Records shown START
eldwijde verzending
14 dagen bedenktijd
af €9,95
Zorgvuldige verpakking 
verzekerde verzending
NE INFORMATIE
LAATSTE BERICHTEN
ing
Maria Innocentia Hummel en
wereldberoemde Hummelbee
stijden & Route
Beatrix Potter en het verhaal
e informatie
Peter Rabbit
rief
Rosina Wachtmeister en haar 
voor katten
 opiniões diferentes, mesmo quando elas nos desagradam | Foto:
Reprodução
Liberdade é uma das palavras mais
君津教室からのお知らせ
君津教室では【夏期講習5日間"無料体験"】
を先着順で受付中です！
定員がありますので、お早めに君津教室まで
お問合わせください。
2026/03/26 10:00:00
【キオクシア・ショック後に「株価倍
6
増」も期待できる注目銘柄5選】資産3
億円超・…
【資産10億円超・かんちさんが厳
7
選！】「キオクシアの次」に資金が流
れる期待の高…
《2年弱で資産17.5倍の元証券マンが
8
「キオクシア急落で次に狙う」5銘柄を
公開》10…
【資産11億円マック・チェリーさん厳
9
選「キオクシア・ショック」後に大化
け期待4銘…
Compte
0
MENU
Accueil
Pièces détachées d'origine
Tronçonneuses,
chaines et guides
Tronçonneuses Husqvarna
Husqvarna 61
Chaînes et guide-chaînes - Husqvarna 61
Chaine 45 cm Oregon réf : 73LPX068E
Records shown END
Records shown START
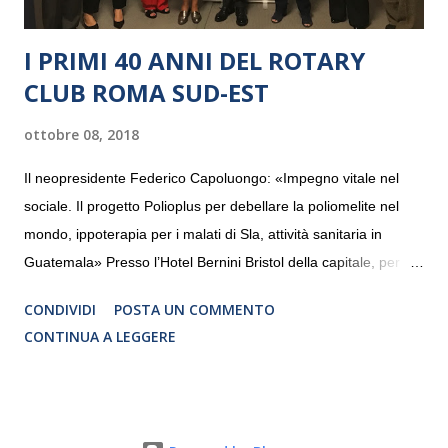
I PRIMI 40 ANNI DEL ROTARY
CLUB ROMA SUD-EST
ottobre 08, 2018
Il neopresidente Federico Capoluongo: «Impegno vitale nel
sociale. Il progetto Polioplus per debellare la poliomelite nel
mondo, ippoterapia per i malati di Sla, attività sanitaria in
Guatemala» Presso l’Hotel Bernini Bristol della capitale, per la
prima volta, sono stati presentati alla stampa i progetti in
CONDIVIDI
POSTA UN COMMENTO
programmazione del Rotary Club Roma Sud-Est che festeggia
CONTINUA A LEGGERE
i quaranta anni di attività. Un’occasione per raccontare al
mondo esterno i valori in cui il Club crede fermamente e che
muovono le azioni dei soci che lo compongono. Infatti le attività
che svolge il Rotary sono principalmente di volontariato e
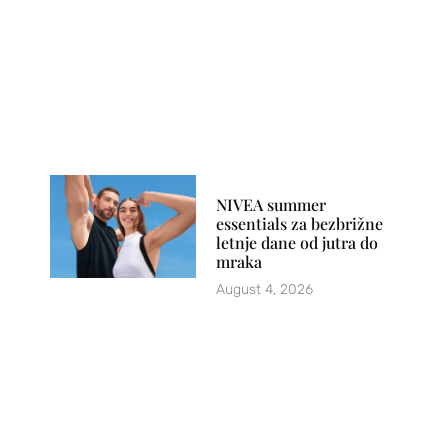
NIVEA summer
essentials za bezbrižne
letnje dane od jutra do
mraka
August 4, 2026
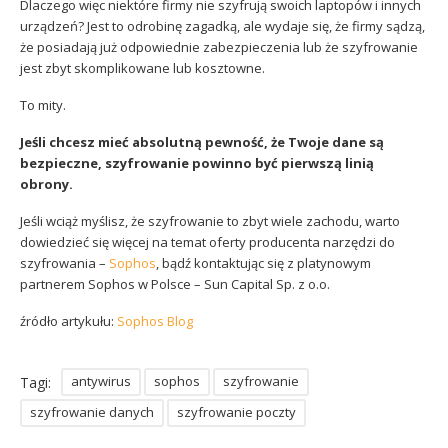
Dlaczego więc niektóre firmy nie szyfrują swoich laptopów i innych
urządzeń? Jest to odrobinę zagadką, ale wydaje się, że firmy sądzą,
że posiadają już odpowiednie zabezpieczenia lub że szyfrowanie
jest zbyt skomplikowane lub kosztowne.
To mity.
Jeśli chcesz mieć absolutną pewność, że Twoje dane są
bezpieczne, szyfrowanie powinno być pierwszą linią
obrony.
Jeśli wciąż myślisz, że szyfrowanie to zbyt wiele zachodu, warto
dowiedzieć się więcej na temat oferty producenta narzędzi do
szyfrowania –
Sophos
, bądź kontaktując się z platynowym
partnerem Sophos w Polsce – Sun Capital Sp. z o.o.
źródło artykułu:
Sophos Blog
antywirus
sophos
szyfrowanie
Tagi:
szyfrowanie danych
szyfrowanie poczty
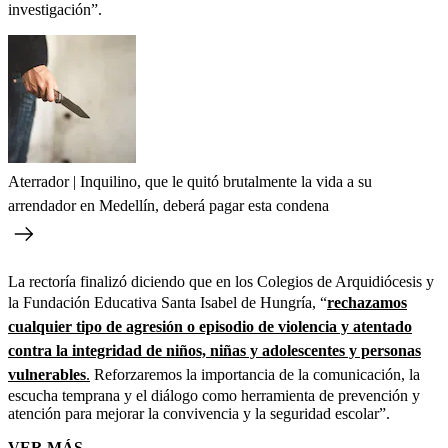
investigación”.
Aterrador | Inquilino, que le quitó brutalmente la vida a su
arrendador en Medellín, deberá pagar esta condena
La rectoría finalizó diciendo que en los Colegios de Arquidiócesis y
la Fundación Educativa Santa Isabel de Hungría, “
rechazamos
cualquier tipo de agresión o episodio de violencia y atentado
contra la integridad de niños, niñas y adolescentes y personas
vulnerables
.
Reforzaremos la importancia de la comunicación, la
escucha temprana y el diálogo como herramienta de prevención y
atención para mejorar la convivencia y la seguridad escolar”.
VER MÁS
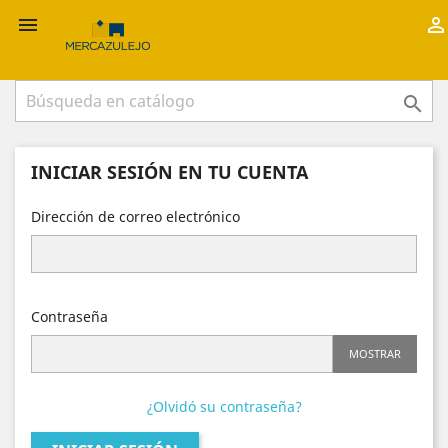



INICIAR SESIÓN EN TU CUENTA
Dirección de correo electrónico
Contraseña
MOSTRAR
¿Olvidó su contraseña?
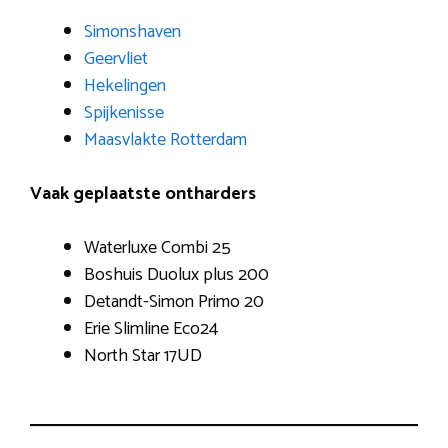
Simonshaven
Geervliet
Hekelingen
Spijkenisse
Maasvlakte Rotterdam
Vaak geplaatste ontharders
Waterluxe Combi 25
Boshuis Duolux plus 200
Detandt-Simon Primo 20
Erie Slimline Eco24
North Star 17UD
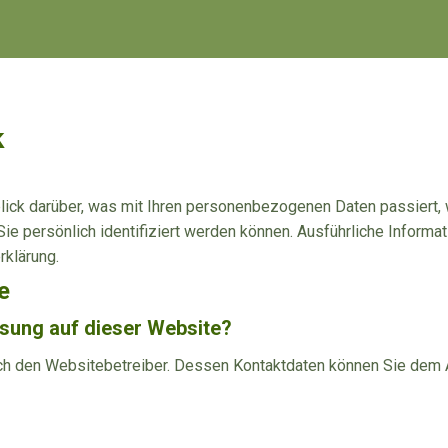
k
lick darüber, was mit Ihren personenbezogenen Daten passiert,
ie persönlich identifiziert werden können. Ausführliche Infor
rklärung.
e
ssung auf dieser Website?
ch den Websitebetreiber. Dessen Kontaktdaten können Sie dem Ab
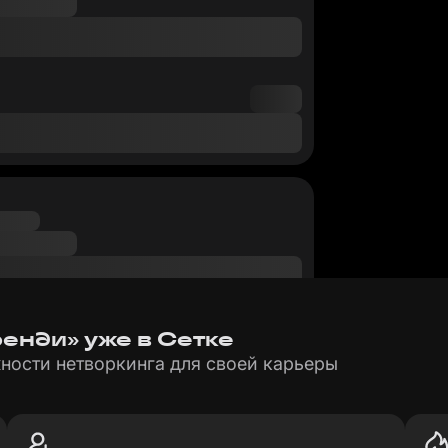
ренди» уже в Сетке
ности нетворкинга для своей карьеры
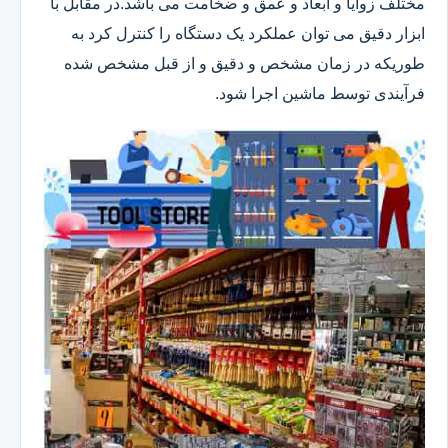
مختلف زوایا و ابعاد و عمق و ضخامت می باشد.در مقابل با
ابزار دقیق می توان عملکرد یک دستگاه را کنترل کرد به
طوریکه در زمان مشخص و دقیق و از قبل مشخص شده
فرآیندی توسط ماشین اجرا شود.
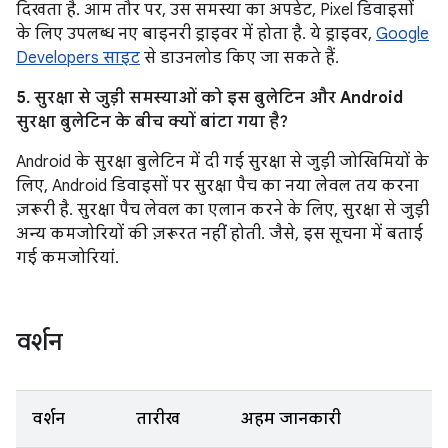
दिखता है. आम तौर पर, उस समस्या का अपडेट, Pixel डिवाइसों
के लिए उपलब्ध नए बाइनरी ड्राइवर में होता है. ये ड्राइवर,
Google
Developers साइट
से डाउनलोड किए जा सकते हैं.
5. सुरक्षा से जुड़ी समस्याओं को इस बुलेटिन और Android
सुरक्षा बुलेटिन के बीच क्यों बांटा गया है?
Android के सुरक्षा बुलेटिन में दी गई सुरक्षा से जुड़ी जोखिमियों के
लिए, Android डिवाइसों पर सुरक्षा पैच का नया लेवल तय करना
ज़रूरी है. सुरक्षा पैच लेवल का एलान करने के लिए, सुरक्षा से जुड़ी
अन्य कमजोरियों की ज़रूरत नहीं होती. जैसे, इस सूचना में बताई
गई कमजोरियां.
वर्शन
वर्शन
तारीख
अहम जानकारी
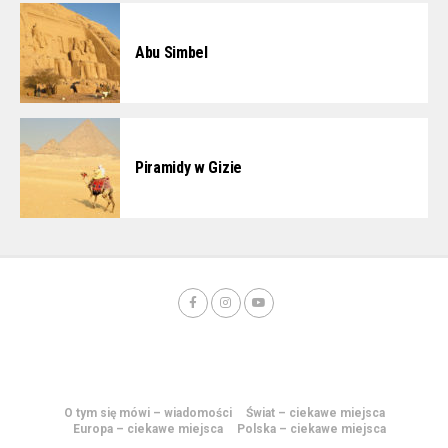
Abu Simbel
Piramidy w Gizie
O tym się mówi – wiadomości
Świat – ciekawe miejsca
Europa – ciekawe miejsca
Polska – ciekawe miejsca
Records shown END
_What needs to be done_
Reproduce every line in the data that has the word "szyfrowanie" in it.

_Answer_
że posiadają już odpowiednie zabezpieczenia lub że szyfrowanie
bezpieczne, szyfrowanie powinno być pierwszą linią
Jeśli wciąż myślisz, że szyfrowanie to zbyt wiele zachodu, warto
szyfrowanie
szyfrowanie danych
szyfrowanie poczty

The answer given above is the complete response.